It’s official, the British people voted to leave the European Union on June 23. The referendum was preceded by debates, speculations and even the murder of Labour MP Jo Cox due to her pro EU stance. This represents a political defeat for Prime Minister David Cameron who announced (on Friday 24) that he will step down by October.
The results were tight. Some of the last polls conducted before the vote showed that the “remain” was ahead of the “leave”. As soon as the ballot boxes were opened, early results were confirming the trend. However, in the morning the world was struck by the victory of the “leave” vote: 52% against 48%. The turnout was of 71.8%, i.e., more than 30 million voters.
The results should boost Boris Johnson, former mayor of London and strong activist for the leave campaign, to take the office at Downing Street. In his statement he declared:
We can find our voice in the world again, a voice that is commensurate with the fifth-biggest economy on Earth […] I believe we now have a glorious opportunity: we can pass our laws and set our taxes entirely according to the needs of the UK economy.
Other European leaders were dismayed by the news. German chancellor Angela Merkel said dissatisfaction with the result while Jean-Claude Juncker ushered the UK to leave as soon as possible. Juncker’s reaction displays that the EU is not willing to wait until October when David Cameron stands down.
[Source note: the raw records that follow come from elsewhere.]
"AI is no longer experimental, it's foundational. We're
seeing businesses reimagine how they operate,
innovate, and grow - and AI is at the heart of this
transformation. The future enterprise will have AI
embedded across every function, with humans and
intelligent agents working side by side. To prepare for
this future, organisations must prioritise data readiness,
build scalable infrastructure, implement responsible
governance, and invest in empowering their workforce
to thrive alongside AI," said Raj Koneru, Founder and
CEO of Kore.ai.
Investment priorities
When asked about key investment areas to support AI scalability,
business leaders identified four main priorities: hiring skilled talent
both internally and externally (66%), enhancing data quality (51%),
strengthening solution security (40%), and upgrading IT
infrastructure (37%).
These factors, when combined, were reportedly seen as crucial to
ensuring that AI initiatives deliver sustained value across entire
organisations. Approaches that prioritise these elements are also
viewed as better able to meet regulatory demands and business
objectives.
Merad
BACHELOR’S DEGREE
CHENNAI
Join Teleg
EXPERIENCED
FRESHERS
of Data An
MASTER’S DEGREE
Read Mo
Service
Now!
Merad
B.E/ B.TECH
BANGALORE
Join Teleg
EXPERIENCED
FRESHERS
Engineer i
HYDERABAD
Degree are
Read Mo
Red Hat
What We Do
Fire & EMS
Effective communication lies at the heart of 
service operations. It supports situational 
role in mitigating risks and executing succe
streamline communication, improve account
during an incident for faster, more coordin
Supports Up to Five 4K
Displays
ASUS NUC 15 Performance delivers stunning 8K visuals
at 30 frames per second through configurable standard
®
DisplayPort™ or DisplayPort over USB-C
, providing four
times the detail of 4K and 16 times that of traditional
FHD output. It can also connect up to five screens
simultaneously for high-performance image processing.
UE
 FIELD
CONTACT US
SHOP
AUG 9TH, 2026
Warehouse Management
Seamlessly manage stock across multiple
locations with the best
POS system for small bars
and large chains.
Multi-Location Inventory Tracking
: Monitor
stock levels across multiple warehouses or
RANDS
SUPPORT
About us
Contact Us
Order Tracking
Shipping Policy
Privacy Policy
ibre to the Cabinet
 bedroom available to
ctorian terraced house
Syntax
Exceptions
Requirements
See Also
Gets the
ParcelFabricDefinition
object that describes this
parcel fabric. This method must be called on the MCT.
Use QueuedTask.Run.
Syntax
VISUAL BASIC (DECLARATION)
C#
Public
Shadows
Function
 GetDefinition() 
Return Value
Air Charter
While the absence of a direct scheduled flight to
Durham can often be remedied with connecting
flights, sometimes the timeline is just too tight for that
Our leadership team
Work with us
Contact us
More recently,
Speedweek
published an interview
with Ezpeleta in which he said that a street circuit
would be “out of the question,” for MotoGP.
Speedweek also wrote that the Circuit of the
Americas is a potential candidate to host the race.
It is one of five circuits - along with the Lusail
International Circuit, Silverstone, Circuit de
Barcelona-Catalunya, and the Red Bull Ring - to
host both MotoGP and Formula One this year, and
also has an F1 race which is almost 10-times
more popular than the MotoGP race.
Once the British people made its decision it is time to implement it in order to avoid further uncertainty.
The tweet of Martin Shulz, President of the EU Parliament, is a Clear example of the mindset in Brussels right now:
For 40 yrs #UK relation with #EU was ambiguous. Now it’s clear. Will of voters must be respected. Now need speedy & clear exit negotiation
— EP President (@EP_President) 24 June 2016
So, now what?
The fall of the pound
The pound has already suffered the consequences of the vote. The currency fell to its lowest level since 1985, being traded at $1.3236. Mark Carney, Bank of England governor, made a public statement to reassure the international community with regards to the strength of national banks. According to Mr. Carney, these institutions passed stress tests and successfully raised over £130bn of capital. Therefore there is “substantial capital and huge liquidity” in the financial system. As a backup plan the Bank of England has announced another £250bn, to address problems in the markets.
Scotland: a new referendum?
In Scotland the remain won by 62% to 38%. It’s worth to highlight that in 2014 the country held a referendum with regards to its independence vis-à-vis the UK. Back then, the Scottish decided to remain within the Union Jack. However, with results made available today Nicola Sturgeon, Scotland’s first minister, declared that policymakers would draft legislation to hold a new referendum. According to Mrs. Sturgeon the fact that Scotland might be ousted of the European Union against its will is “unacceptable“.
Working and living abroad
London is an international hub for business, with a dynamic financial sector. During the campaign companies warned that a Brexit would reduce London attractiveness. As a result, many banks would be willing to transfer headquarters and jobs to other countries in order to benefit from the European single market.
The decision of leaving the EU might also make difficult for British nationals to work and move to EU member States, once they will no longer benefit from the right of Free movement of workers. This is one of the principles of the Treaty on the Functioning of the European Union (TFEU), enshrined in Article 45 of the Treaty.
After forty years of skeptical membership, the UK will trigger article 50 of TFEU. This is certainly not the British finest hour. A return to splendid isolationism in an age marked by interconnectedness and interdependence.